Why can a block of ice at $0^\circ\rm C$ and water at $0^\circ \rm C$ coexist in an insulated bucket without changes either way in the amount of ice? Question

Why can a block of ice at $0^\circ \rm C$ and water at $0^\circ \rm C$ coexist in an insulated bucket without changes either way in the amount of ice?


Note
The textbook I read mentions nothing of state transformations of matter; so if this phenomenon can be explained without it, I'd appreciate it very much.

Reference
This question is posed in chapter 6 ("Dynamics of Heat") of "Understanding Physics" (Cassidy, Holton, Rutherford). The book is free to download (legally) here.
 A: Plain and simple: at any phase transition, both states (in this case, water and ice) are in thermodynamic equilibrium, meaning there will be no spontaneous transition from one to the other (none of them is preferred at that temperature), but you still need to transfer energy to turn from one to the other: you need to heat to turn ice into water and vice-versa. So the amount of ice in the mixture stays constant unless you add or remove energy.
A: It is indeed a very active scene under this picture. Frequent transformation from ICE to WATER and WATER to ICE. But the total amount cannot change since the temperature is kept the same.If you look at this thing at the microscope level, you should only see the vibrating molecules. Ice molecules are more tightly bound than the liquid water molecules. If it is indeed at zero degree, then there could be no amount of energy being transferred to this mix. What you actually see is that for a small volume (suppose this is the ice form) , the molecules are vibrating. If suddenly one molecule at the boundary of this small region absorbs a bit energy from the others around, then the chemical bounds around this molecule become looser.
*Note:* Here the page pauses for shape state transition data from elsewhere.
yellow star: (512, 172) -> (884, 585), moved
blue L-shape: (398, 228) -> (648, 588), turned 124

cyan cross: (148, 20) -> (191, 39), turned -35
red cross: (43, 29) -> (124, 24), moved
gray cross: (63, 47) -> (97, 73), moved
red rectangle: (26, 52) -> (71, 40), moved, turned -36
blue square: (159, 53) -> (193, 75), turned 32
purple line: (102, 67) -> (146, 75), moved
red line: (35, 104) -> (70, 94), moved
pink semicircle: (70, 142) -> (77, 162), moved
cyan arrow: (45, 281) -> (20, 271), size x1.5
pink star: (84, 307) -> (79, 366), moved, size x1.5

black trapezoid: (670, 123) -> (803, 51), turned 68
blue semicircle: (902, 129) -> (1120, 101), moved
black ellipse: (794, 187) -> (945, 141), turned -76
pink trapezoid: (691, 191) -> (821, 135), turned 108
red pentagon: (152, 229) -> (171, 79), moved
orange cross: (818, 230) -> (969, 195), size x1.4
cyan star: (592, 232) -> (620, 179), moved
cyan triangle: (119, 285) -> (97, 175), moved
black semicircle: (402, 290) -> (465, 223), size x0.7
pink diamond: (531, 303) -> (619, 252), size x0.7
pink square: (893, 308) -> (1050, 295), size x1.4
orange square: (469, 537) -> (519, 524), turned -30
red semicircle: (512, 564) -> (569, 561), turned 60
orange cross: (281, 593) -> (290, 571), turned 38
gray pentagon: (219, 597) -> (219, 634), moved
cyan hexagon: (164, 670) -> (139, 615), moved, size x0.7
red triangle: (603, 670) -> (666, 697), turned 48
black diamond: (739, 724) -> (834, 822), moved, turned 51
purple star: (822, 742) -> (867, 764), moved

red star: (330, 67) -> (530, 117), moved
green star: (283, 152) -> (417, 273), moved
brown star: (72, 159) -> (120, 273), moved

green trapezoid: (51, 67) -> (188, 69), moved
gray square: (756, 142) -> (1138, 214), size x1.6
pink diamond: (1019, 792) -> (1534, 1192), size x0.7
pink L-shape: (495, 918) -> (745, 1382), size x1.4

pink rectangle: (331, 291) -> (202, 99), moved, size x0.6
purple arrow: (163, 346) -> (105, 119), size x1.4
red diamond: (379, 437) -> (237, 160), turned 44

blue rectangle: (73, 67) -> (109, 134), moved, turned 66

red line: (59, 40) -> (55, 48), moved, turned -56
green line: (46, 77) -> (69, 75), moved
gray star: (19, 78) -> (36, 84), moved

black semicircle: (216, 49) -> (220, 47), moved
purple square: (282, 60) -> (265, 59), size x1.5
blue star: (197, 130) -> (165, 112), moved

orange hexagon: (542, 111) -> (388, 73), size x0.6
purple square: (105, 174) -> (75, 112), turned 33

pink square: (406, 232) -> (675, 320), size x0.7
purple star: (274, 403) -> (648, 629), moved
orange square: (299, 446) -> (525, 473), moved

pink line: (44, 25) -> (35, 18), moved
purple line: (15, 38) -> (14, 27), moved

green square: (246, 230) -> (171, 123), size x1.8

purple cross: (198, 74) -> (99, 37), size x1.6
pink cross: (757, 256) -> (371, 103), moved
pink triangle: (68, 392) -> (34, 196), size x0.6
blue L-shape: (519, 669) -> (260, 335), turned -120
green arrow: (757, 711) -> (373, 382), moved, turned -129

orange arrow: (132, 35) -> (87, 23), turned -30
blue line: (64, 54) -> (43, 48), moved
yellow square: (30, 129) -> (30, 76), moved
You may regard this process as the transformation of the form ICE into WATER. But, since the energy is from some other molecules', for these molecules losing energy they may change from WATER to ICE.  
A: The statement "insulated bucket" tells one that there is no heat transfer between the ice and water and the outside world.
This means that the overall average number of hydrogen bonds made between the water molecules cannot change as it takes energy to break a bond.
The statement that both the ice and the water are at the same temperature means that if they come together they will be in thermal equilibrium which means that there will be no net heat transfer between them.  On the molecular scale this means that on average when liquid water molecules collide with ice molecules there is no net transfer of kinetic energy between them.  
So you have ice with each water molecule having four hydrogen bonds and liquid with on average each water molecule having slightly less than four hydrogen bonds coexisting together.
There can be an interchange as to which hydrogen bonds are actually made or broken but overall the number stays the same.
The interesting thing is that you allowed some heat into the bucket then as long as there was ice present the temperature would stay at $0^\circ \rm C$ with some of the ice turning into water.